● Stored data entries:
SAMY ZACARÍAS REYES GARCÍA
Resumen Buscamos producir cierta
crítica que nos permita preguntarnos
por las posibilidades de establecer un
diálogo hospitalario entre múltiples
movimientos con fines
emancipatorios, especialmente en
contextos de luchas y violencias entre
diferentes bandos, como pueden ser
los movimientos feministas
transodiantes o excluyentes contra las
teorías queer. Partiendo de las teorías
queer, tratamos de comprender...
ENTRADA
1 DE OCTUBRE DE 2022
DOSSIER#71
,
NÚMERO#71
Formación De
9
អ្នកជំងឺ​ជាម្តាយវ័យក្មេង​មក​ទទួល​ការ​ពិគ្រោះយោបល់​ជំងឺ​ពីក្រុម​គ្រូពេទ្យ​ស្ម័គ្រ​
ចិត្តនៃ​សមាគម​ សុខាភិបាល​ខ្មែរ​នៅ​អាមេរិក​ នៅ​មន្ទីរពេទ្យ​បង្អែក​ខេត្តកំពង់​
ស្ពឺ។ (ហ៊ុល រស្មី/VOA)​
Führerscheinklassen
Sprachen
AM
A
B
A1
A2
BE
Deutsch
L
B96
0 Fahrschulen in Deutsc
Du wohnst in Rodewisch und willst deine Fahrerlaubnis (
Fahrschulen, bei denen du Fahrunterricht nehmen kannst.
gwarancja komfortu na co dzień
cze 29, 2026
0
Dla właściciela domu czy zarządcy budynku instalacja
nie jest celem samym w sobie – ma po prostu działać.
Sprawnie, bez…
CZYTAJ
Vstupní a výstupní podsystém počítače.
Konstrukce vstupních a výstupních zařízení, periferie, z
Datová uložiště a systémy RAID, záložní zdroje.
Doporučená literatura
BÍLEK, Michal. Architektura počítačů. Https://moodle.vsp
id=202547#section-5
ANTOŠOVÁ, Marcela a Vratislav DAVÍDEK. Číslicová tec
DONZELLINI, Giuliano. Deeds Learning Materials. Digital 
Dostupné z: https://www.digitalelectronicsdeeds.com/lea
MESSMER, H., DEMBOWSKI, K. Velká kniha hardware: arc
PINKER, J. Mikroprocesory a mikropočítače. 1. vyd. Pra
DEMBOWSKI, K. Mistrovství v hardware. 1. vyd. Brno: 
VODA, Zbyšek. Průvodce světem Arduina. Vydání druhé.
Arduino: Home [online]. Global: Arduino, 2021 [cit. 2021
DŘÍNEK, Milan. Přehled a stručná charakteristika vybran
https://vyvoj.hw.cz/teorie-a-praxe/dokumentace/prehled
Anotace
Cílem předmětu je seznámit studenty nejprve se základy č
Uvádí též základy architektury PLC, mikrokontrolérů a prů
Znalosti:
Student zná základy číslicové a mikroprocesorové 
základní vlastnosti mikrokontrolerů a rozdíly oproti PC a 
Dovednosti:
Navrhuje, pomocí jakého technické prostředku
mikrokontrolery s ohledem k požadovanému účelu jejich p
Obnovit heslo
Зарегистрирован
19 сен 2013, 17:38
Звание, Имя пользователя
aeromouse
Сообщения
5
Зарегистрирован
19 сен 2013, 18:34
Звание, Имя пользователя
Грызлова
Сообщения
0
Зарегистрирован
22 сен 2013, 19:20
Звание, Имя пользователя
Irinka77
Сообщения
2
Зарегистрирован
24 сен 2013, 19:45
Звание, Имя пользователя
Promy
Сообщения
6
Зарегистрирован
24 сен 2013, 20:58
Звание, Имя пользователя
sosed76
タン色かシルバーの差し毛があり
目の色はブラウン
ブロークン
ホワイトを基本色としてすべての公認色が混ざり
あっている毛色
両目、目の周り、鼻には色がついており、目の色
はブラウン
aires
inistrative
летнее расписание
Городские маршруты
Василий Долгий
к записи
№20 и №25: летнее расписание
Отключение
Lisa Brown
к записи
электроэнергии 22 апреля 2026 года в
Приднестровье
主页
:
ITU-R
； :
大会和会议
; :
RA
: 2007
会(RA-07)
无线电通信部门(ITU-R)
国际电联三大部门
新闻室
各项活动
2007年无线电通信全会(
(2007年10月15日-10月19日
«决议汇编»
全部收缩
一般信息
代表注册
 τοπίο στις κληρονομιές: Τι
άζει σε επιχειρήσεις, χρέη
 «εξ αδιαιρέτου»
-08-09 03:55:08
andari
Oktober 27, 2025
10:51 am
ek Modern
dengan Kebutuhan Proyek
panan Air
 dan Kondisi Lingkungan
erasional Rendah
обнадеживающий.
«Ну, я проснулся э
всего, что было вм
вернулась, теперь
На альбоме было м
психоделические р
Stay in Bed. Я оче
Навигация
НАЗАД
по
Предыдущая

● WHAT TO WORK ON: Pick out every line above that holds the word "летнее" and copy it.

● RESULT:
летнее расписание
№20 и №25: летнее расписание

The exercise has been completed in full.